Gadhafi's spokesman Moussa Ibrahim, in a call to AP's Cairo office, said Gadhafi was still in Libya and his morale was high. Ibrahim refused to say where Gadhafi was hiding, but said he "is indeed leading the battle for our freedom and independence."
Ibrahim, whose voice was clearly recognizable, said he was also in hiding in Libya and constantly on the move.
"All of the leader's family are fine," Ibrahim said, adding that top military and political aides remained with Gadhafi.
Ibrahim claimed Gadhafi's forces controlled a "good portion" of the capital -- a claim that contradicts what reporters can see -- and other cities and towns.
In Abu Salim, the hours-long barrage ended at sunset. Rebel fighters went door to door through largely deserted apartment buildings, occasionally dragging out suspected regime loyalists.
Some were dark-skinned men wearing cut-off camouflage and T-shirts. Their hands were tied behind their backs before they were driven away. The rebels have long claimed Gadhafi had been hiring mercenaries from sub-Saharan Africa to bolster his army.

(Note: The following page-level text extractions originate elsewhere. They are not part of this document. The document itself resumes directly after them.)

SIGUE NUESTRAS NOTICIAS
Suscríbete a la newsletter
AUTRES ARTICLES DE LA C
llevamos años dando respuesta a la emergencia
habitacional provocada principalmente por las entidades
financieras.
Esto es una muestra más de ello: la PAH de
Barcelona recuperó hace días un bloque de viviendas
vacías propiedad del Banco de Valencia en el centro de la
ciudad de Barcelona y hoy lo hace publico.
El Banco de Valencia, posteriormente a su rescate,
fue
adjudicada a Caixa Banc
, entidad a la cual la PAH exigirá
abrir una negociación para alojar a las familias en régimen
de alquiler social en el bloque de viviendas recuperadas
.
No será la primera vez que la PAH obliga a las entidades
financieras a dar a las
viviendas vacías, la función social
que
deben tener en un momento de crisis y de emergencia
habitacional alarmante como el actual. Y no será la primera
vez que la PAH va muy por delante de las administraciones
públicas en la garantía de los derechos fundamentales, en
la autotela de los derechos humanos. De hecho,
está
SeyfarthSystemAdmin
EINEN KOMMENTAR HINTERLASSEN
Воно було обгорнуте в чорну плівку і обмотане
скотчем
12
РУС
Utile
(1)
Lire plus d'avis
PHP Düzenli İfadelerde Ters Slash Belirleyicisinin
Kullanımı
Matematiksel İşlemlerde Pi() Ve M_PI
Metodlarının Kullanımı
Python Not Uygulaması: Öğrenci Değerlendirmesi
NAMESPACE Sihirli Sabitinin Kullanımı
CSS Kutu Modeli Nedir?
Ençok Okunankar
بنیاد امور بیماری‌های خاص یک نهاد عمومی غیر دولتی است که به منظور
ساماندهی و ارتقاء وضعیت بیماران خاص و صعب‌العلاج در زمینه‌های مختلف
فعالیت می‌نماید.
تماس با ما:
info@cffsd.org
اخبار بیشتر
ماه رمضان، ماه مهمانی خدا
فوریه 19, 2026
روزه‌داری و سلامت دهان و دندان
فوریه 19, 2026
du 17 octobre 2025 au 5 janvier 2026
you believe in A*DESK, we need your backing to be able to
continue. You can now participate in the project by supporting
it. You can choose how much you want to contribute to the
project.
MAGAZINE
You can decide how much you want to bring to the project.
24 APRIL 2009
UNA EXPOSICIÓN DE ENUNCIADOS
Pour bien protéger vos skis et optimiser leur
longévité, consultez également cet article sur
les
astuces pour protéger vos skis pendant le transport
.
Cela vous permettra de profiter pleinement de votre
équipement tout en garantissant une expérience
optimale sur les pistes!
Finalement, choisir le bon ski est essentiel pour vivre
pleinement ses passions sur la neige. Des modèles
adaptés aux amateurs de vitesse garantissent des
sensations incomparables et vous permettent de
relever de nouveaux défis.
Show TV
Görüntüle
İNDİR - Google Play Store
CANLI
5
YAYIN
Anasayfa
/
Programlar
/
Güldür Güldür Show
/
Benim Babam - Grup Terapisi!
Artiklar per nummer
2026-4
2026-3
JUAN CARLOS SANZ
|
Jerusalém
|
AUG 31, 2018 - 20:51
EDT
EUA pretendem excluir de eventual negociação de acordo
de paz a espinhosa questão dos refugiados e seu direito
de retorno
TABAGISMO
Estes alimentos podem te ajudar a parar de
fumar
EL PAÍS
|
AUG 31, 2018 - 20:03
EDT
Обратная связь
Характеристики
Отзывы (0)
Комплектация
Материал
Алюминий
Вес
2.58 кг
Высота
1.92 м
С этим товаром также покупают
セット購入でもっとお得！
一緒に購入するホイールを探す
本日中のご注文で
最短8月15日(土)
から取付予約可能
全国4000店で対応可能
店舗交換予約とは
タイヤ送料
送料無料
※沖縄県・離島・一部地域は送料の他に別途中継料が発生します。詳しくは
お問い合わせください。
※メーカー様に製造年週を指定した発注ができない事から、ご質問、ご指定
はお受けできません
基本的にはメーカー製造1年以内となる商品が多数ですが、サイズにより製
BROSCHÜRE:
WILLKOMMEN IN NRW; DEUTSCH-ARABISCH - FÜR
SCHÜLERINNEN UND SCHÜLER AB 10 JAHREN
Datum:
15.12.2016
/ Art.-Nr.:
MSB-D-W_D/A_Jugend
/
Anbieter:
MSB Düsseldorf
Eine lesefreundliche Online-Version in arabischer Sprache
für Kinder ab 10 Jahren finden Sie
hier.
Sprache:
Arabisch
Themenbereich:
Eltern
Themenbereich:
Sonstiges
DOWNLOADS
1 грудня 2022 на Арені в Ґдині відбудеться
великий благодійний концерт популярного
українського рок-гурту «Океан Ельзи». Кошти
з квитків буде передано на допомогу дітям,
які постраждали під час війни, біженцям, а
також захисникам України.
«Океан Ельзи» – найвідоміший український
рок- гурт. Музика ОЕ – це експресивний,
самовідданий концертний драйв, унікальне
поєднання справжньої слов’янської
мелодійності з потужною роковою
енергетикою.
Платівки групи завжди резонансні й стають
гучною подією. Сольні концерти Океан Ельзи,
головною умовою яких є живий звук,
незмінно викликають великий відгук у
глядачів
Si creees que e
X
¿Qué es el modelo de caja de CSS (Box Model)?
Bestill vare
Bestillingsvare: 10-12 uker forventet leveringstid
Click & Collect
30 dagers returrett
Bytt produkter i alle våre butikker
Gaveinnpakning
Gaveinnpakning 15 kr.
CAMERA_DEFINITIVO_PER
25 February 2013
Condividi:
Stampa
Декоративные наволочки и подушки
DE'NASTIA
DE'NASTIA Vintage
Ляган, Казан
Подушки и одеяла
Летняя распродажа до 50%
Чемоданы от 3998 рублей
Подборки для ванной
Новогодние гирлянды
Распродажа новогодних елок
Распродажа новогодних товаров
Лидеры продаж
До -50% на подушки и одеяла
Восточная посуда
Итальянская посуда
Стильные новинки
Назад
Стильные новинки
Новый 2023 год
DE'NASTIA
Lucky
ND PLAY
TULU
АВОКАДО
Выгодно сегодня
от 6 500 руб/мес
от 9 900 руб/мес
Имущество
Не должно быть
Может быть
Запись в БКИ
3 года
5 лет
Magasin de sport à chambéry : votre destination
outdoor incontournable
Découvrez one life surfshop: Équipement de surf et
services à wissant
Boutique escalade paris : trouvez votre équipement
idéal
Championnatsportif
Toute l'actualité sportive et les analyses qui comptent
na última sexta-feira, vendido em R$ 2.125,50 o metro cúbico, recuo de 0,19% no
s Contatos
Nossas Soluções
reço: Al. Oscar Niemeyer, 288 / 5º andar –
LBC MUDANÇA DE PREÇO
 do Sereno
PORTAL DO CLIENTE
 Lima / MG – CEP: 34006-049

Some rebels looted the buildings, taking computers from a devastated fire station and printers from a nearby market area.
Rebels say one of their key targets now is Gadhafi's hometown of Sirte, about 250 miles (400 kilometers) from Tripoli, but capturing that city would not be easy because Gadhafi's fellow tribesmen were expected to put up a fierce fight.
Opposition leaders have said they were trying to negotiate a peaceful surrender of the city. The rebels said the supply lines to Sirte would be too long and they are short of funds and supplies.
The rebels have appealed to foreign governments for help freeing up funds Gadhafi's regime has amassed around the world. The U.S. and South Africa reached a deal Thursday that will release $1.5 billion in frozen Libyan assets in American banks, and Italy was preparing to release $505 million in frozen assets in Italian banks in what Premier Silvio Berlusconi called a first payment.
Four Italian journalists taken at gunpoint in Tripoli were freed Thursday in a raid on the house where they were being held, an official said.
Beyond the capital, rebels have seized several parts of Sebha, a Gadhafi stronghold deep in the south, according to rebel official Adel al-Zintani, who is in daily telephone contact with rebel commanders in the desert city.
Fawzi Abu Ketf, the council's deputy defense minister, said fighting was raging outside Bin Jawad, 400 miles (650 kilometers) east of Tripoli, but he had no details.
Gadhafi loyalists ambushed rebels advancing toward Bin Jawad on Wednesday, killing at least 20 of them. The ambush showed that pro-regime forces retain the ability to strike back even as the rebels tighten their control over the nation's capital.
Mustafa Abdel-Jalil, head of the National Transitional Council, called on people living in loyalist-held towns to join the fight against Gadhafi's soldiers.
"I am appealing to the areas not yet liberated to join the revolution," he told reporters in Benghazi. "There is no excuse for them not to join."
Associated Press writer Rami al-Shaheibi in Benghazi and Donna Bryson in Cairo contributed to this report.